Она потупилась, и я заметил, что по щекам ее сбежало несколько слезинок. Потом, в смущении обратив на меня взор, она стала уверять, что не может упрекнуть себя в неблагодарности; если учитель, сказала она, передал мне, до чего тяжело было ей расставаться со мною, то я должен знать, как она мне за все признательна. Она продолжала оправдываться, приводя те же доводы, какие уже передал мне учитель, а что касается юного Кондоиди, присутствие коего в ее комнате должно было удивить меня, то она призналась, что, когда случайно увидела его в гавани, ей вспомнилась сердечность, с какою он отнесся к ней накануне, и она велела окликнуть его. То, что она узнала от него, могло только побудить ее поторопиться с отъездом. Кондоиди сказал сыновьям, что у него не остается ни малейшего сомнения в том, что она действительно его дочь; но он по-прежнему не только не намерен принять ее в свою семью, но и решительно запрещает сыновьям поддерживать с нею какую-либо связь; он не объяснил им своих дальнейших намерений, но, по-видимому, вынашивает какой-то зловещий план. Юноша был в восторге, что опять встретился с сестрою, к которой он чувствовал все большее расположение, и сам посоветовал ей остерегаться родительского гнева. Узнав, что она решила уехать из Константинополя, он предложил сопутствовать ей в этом путешествии.
— Что другое, кроме бегства, могли бы вы посоветовать несчастной и что другое оставалось мне предпринять? — воскликнула Теофея.
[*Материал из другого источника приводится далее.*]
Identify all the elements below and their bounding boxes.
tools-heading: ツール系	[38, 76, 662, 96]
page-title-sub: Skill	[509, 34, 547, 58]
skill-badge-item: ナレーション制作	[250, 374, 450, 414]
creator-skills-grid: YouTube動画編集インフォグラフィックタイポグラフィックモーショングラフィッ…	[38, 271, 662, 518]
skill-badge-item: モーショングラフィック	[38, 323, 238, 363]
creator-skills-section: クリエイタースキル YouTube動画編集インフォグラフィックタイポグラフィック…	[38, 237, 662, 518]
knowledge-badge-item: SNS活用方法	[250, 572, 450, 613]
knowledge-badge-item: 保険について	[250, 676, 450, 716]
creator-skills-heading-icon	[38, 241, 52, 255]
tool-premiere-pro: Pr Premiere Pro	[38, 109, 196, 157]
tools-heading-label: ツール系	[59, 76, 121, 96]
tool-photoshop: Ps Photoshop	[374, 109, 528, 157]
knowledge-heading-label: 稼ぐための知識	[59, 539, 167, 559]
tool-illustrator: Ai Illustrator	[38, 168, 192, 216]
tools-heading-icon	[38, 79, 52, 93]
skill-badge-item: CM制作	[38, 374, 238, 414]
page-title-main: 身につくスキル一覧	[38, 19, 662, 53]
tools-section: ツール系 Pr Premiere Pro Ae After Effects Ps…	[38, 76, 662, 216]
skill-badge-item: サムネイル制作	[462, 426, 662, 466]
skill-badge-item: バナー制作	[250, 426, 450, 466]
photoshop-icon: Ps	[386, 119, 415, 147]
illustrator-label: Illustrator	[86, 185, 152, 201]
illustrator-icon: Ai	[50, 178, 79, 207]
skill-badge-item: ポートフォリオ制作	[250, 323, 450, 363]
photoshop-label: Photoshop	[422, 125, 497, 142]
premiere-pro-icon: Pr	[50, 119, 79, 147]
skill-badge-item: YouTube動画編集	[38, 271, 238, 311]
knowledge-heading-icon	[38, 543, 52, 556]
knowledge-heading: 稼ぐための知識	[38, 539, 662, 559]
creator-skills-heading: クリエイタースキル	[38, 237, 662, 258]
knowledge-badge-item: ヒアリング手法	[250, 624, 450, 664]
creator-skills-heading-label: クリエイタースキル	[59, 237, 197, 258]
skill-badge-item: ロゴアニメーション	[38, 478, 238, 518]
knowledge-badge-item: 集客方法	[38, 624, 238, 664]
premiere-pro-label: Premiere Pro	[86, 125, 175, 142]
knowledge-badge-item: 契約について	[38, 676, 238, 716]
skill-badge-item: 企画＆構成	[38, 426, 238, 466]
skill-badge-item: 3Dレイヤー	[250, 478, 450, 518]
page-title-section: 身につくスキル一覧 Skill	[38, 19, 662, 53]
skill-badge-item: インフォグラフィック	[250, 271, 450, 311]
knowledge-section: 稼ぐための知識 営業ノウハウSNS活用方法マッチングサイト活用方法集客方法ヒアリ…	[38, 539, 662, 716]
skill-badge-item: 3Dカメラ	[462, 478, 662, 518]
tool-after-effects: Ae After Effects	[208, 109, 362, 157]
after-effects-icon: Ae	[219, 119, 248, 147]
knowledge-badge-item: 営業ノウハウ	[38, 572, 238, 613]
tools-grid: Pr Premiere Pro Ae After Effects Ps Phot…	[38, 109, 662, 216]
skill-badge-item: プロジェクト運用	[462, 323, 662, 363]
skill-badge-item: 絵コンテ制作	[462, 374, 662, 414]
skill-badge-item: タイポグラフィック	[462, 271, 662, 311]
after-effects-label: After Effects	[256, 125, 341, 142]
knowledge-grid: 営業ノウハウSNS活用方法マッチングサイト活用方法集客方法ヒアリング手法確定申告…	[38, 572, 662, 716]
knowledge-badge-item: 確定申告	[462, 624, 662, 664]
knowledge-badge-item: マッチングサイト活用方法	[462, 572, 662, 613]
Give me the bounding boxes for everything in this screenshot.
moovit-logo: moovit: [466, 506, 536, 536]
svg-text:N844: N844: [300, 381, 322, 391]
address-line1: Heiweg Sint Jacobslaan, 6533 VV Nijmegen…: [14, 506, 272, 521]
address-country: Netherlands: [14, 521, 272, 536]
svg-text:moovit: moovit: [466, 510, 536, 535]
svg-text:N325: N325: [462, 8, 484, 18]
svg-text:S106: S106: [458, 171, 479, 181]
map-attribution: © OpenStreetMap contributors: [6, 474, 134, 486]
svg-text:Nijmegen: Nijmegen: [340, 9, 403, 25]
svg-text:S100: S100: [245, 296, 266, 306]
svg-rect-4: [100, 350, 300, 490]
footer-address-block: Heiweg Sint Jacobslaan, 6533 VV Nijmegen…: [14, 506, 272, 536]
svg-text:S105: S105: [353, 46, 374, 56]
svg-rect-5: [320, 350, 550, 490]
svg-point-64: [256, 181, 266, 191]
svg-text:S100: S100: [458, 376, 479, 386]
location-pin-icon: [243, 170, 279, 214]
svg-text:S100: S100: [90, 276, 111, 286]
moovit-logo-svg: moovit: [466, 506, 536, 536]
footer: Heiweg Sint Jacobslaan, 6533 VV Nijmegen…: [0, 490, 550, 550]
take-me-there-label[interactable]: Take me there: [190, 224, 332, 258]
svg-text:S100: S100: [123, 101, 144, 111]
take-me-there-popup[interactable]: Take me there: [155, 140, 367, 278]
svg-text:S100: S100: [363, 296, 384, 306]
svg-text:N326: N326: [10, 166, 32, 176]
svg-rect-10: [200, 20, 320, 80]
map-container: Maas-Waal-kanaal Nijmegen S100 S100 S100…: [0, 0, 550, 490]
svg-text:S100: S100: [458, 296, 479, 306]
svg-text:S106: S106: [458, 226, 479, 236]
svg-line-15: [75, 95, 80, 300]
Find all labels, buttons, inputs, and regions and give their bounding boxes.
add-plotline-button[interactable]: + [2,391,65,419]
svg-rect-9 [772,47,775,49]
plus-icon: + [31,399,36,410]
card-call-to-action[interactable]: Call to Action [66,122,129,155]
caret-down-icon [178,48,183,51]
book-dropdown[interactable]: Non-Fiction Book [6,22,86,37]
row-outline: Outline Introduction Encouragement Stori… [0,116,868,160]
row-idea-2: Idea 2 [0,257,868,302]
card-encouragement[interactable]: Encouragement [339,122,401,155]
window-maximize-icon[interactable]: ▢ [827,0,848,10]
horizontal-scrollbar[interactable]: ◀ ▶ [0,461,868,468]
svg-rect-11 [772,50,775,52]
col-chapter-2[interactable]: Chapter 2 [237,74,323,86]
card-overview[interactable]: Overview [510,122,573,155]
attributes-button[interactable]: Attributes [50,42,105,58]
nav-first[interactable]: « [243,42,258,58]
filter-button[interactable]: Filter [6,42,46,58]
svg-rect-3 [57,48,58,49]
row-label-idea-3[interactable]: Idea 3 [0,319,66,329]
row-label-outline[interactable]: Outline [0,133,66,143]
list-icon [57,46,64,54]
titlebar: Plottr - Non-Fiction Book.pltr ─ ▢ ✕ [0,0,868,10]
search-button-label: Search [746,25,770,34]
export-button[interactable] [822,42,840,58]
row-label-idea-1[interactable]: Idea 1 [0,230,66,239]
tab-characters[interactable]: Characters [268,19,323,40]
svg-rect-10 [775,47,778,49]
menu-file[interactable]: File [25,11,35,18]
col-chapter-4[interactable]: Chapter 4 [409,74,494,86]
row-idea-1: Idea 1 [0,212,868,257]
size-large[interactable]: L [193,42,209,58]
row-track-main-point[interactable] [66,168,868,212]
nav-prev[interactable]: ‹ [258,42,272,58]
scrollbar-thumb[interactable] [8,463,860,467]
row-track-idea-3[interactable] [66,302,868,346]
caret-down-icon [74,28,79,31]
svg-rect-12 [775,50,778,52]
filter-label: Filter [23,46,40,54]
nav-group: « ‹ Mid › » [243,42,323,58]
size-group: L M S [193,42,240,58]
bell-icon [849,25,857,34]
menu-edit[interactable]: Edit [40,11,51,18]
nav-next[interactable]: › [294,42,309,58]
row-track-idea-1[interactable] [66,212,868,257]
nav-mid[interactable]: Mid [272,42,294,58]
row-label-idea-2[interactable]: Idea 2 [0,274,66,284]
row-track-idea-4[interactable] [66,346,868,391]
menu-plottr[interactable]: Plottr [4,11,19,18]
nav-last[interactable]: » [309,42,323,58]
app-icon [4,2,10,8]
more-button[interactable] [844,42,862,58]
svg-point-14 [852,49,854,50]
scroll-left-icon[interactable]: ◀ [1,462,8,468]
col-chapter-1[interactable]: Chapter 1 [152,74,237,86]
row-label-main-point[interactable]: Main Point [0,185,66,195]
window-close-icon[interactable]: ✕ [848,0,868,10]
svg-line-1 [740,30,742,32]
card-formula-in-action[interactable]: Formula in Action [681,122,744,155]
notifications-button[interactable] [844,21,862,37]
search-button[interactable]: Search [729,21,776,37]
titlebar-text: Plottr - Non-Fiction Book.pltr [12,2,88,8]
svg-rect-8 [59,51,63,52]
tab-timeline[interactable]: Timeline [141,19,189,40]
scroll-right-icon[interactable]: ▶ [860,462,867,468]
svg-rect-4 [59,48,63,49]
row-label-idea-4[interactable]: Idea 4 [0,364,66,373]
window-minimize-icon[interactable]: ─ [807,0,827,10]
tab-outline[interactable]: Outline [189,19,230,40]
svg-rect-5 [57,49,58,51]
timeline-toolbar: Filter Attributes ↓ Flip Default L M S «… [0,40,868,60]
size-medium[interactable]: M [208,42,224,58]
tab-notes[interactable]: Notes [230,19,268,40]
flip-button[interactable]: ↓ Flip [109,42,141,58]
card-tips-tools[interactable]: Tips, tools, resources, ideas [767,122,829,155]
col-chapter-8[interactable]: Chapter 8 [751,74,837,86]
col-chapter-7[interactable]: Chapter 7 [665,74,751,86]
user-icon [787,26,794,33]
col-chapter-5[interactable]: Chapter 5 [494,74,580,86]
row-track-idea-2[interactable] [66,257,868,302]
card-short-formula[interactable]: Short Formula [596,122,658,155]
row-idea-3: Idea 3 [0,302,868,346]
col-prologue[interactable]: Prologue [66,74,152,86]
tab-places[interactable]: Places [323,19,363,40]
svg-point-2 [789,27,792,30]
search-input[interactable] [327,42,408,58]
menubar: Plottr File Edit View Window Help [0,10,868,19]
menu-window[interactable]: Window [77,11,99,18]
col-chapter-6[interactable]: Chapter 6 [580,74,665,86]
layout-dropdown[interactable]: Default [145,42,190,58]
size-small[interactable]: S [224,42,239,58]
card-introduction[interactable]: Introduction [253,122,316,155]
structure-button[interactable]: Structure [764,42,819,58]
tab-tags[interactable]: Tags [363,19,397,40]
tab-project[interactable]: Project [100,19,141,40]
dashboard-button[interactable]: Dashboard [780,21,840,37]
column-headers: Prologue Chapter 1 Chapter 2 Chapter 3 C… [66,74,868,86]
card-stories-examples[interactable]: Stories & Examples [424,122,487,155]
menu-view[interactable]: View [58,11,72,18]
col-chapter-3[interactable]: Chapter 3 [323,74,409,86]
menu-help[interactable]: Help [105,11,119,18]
Я мог бы возразить, что если главная причина ее побега — страх перед разгневанным отцом, то жалобы мои вполне основательны, ибо о родительском гневе она узнала уже после того, как решила уехать. Но желание удержать ее было у меня сильнее всяких рассуждений, и тут даже брату ее я не вполне доверял; поэтому я сказал, что если и допустить, что отъезд ее разумен и необходим, то следует принять некоторые меры предосторожности, без коих ей грозят всевозможные напасти. Еще раз попрекнув ее тем, что она недостаточно полагается на мою готовность служить ей, я просил повременить с отъездом, чтобы я мог подыскать более надежную оказию и избавить ее от путешествия с незнакомым капитаном. Что же касается юного Кондоиди, то я похвалил его за доброе сердце и предложил Теофее взять его ко мне; в моем доме он найдет житейские удобства и заботливое воспитание и ему не придется сожалеть о родительском крове. Не знаю, только ли застенчивость побудила ее безропотно уступить моим просьбам; но она молчала, и я истолковал это как согласие последовать за мною. Я послал за каретой и решил самолично отвезти ее к учителю. Он шепнул ей на ухо несколько слов, которые я не разобрал. Узнав от нее, кто я такой, юноша несказанно обрадовался моим предложениям; зато у меня сложилось еще худшее мнение об отце, раз с ним так охотно расстаются его дети. А одной из причин, почему я пригласил к себе юношу, было желание досконально узнать все, что касается этого семейства.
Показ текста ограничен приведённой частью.